The first thing this function does is create strings that represent several locations in the user’s TEMP folder structure.

ofbl is the location where the DLL will be dropped, in this document that was at %USER%/AppData/Roaming/Microsoft/Windows/Templates/rofce.dll. ctackPup will be used to create a copy of itself as paper.xlsx in %TEMP%. ctackPop will be.. Finally, ctackPip is the excel document written at %TEMP% with a .zip file extension.

Once the document has been copied (via function VistaQ and FileCopy), the two copies will be present in the users temp folder.
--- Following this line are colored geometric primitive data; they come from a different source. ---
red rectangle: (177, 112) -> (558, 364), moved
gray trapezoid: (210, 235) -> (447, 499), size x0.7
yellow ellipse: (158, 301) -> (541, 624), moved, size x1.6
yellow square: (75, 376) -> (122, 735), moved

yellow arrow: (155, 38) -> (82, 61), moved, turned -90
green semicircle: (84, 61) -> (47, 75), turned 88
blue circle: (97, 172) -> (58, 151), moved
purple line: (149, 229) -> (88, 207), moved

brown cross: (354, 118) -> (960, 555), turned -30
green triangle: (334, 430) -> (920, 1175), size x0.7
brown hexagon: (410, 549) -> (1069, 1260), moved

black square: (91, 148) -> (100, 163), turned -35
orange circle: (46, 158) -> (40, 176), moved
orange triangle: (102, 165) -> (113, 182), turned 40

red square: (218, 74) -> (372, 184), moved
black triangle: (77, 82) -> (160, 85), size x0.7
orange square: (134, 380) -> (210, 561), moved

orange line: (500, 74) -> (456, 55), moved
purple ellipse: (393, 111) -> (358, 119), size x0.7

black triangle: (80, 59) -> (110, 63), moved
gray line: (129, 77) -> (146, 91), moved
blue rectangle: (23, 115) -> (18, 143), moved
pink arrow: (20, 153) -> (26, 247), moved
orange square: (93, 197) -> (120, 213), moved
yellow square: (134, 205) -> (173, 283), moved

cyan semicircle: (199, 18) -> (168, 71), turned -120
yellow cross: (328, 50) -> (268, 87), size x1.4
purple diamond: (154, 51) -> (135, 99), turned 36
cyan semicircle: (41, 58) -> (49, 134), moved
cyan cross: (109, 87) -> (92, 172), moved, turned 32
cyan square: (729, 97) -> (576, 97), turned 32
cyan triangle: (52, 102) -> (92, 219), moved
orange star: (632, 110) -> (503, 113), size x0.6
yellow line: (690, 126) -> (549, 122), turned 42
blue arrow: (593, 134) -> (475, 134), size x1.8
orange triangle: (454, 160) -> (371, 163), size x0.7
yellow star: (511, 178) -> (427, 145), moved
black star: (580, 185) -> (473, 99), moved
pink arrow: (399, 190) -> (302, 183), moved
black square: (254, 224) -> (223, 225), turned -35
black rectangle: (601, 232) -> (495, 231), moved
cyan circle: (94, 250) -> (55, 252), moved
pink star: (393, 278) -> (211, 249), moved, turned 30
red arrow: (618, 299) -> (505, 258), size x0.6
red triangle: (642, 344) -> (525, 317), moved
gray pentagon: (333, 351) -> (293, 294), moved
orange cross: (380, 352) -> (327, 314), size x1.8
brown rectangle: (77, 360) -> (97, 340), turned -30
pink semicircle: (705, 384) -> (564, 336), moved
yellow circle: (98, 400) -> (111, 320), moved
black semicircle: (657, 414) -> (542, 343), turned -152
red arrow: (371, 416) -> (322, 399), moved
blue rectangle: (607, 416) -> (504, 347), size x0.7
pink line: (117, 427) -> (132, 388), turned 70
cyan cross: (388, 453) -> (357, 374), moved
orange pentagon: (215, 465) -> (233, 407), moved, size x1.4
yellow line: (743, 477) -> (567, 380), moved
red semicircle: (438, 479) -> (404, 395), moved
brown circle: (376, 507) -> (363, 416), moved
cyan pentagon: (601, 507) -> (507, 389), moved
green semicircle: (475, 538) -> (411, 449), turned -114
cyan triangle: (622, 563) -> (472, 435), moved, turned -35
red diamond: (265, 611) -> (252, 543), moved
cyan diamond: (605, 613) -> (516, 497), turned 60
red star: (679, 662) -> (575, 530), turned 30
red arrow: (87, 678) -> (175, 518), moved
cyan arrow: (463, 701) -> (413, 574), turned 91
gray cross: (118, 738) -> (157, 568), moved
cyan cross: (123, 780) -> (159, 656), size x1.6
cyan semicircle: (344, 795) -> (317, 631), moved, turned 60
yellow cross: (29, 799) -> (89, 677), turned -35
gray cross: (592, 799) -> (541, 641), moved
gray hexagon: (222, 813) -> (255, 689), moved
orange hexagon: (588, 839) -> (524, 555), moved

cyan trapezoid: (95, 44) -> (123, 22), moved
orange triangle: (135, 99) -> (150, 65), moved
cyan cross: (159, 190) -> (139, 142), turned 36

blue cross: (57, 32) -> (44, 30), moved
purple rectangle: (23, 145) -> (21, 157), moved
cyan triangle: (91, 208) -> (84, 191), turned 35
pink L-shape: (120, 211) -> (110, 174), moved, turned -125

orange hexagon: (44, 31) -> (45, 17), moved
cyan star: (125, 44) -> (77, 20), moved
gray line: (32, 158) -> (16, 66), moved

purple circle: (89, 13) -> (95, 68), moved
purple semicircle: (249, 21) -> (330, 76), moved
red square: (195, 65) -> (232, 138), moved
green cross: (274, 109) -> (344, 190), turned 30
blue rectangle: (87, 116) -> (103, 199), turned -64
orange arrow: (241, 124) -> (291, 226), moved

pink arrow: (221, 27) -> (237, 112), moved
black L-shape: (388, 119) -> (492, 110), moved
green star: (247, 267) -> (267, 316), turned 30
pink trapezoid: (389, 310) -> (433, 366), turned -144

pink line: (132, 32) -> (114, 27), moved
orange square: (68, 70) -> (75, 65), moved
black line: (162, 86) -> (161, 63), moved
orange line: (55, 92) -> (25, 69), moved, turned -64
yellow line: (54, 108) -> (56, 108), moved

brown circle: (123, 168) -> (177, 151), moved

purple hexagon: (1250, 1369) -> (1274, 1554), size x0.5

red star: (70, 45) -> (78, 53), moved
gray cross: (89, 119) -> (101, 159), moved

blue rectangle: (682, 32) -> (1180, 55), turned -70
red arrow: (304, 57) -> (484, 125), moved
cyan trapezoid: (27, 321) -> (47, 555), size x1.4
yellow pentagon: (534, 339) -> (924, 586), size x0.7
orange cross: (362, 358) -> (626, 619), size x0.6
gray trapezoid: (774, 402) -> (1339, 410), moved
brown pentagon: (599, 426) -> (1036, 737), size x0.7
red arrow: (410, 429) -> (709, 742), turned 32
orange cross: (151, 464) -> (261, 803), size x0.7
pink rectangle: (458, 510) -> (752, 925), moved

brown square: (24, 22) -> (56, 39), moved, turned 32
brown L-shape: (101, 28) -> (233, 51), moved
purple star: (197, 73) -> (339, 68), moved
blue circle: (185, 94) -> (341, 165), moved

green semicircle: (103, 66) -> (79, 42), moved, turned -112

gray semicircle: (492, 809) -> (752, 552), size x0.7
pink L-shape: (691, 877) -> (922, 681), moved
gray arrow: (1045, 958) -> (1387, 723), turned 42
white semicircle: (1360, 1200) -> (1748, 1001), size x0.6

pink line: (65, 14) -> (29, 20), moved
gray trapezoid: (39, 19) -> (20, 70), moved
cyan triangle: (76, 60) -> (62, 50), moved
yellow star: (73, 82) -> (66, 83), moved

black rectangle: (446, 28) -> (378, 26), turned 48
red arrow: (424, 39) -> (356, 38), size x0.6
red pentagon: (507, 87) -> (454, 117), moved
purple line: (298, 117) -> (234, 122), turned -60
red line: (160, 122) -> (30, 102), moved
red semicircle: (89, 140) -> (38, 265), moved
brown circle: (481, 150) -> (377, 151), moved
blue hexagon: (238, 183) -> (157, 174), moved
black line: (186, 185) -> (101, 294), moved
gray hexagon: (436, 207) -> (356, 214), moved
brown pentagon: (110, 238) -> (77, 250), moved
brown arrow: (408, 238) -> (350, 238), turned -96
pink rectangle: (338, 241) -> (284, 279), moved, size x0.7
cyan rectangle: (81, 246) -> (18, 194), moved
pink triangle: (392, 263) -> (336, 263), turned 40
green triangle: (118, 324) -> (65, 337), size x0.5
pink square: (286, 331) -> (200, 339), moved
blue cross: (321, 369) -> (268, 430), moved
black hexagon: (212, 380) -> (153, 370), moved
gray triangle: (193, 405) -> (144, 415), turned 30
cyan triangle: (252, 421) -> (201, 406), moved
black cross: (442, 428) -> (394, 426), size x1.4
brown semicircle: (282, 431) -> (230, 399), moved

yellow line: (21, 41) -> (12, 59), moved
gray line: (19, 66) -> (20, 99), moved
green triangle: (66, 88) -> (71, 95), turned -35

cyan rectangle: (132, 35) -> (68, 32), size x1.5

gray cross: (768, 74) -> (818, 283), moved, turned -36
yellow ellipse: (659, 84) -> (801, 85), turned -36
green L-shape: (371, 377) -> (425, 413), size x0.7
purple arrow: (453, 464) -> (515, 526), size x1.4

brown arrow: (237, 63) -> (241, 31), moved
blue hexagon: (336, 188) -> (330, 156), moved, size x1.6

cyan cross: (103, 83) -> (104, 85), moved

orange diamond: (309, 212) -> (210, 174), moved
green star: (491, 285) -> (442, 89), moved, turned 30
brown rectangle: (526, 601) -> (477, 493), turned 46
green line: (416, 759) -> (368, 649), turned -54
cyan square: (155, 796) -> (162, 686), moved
Copies of the excel document

The next step is to copy the embedded object out of the original spreadsheet. To do this, the macros make use of the structure of the excel document and copies the object directly from paper.xlsx->xl->embeddings->oleObject1.bin to the %TEMP% folder.

Programmatically copying the embedded object

I mentioned that this isn’t quite the payload. The next function to be called is Composition. This will open the file oleObject1.bin (extracted from above) and begin reading the file, it will do this until it encounters the magic bytes for a PE file – 4D and 5A. Once these bytes are encountered, it reads until the end of the file, ignoring all of the information above. There is the beginning of a PE file closer to the beginning of the stream, I suspect this was used as obfuscation.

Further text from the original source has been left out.